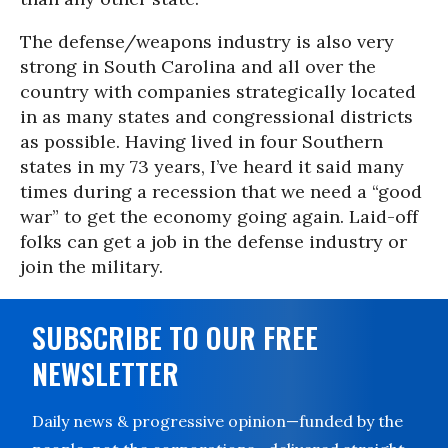
The defense/weapons industry is also very
strong in South Carolina and all over the
country with companies strategically located
in as many states and congressional districts
as possible. Having lived in four Southern
states in my 73 years, I’ve heard it said many
times during a recession that we need a “good
war” to get the economy going again. Laid-off
folks can get a job in the defense industry or
join the military.
SUBSCRIBE TO OUR FREE
NEWSLETTER
Daily news & progressive opinion—funded by the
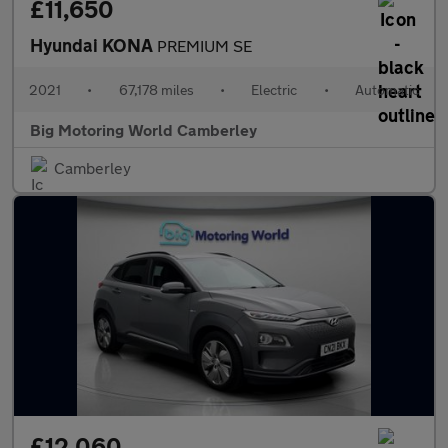
£11,650
Hyundai KONA
PREMIUM SE
2021
•
67,178 miles
•
Electric
•
Automatic
Big Motoring World Camberley
Camberley
£12,060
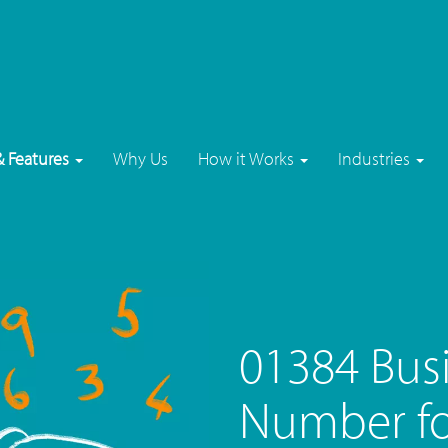
& Features
Why Us
How it Works
Industries
01384 Bus
Number fo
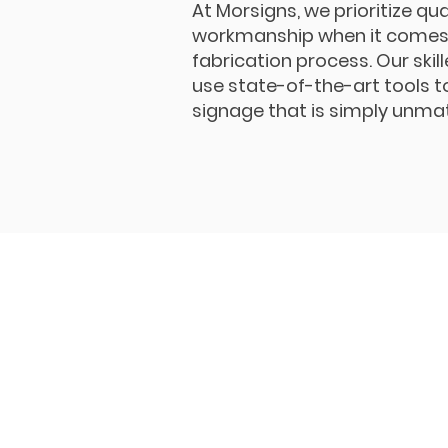
At Morsigns, we prioritize qua
workmanship when it comes 
fabrication process. Our skil
use state-of-the-art tools t
signage that is simply unma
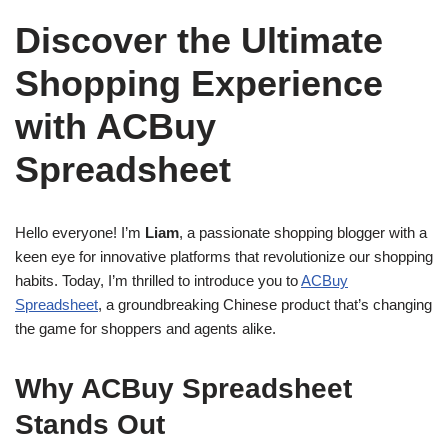
Discover the Ultimate
Shopping Experience
with ACBuy
Spreadsheet
Hello everyone! I’m
Liam
, a passionate shopping blogger with a
keen eye for innovative platforms that revolutionize our shopping
habits. Today, I’m thrilled to introduce you to
ACBuy
Spreadsheet
, a groundbreaking Chinese product that’s changing
the game for shoppers and agents alike.
Why ACBuy Spreadsheet
Stands Out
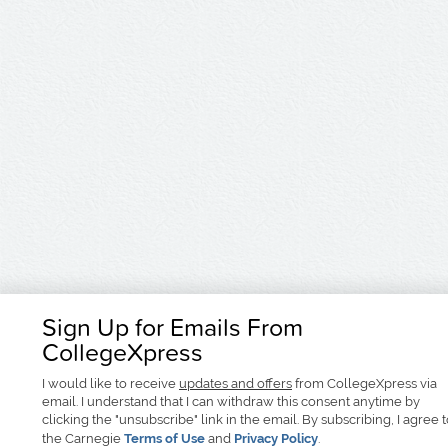
Sign Up for Emails From
CollegeXpress
I would like to receive
updates and offers
from CollegeXpress via
email. I understand that I can withdraw this consent anytime by
clicking the "unsubscribe" link in the email. By subscribing, I agree 
the Carnegie
Terms of Use
and
Privacy Policy
.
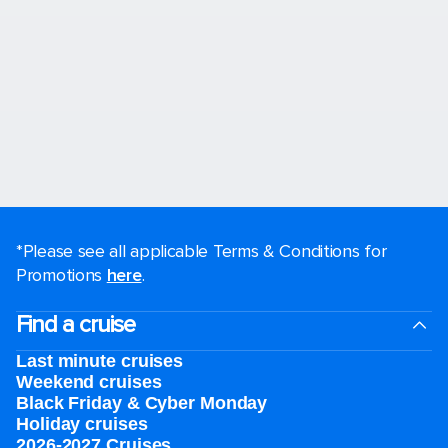
*Please see all applicable Terms & Conditions for
Promotions
here
.
Find a cruise
Last minute cruises
Weekend cruises
Black Friday & Cyber Monday
Holiday cruises
2026-2027 Cruises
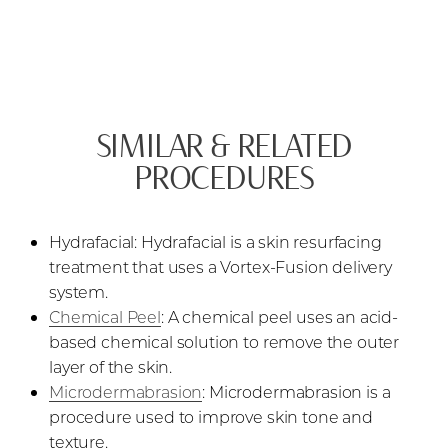
SIMILAR & RELATED
PROCEDURES
Hydrafacial: Hydrafacial is a skin resurfacing
treatment that uses a Vortex-Fusion delivery
system.
Chemical Peel
: A chemical peel uses an acid-
based chemical solution to remove the outer
layer of the skin.
Microdermabrasion
: Microdermabrasion is a
procedure used to improve skin tone and
texture.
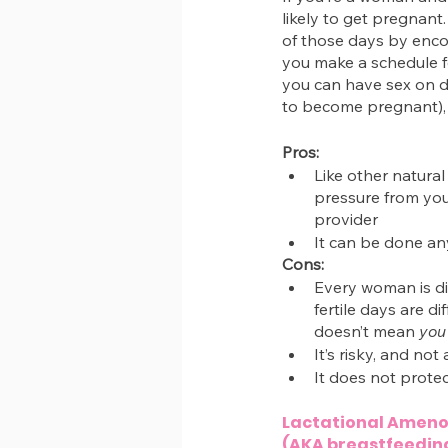
likely to get pregnan
of those days by enco
you make a schedule fo
you can have sex on d
to become pregnant), 
Pros:
Like other natural
pressure from your
provider
It can be done a
Cons:
Every woman is di
fertile days are d
doesn’t mean 
you
It’s risky, and no
It does not protec
Lactational Amen
(AKA breastfeedin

▶ [TASK GOAL] Copy out all lines of the listing where the word "states" appears.

▶ [RESPONSE TO THIS EXERCISE]
in as many states and congressional districts
states in my 73 years, I’ve heard it said many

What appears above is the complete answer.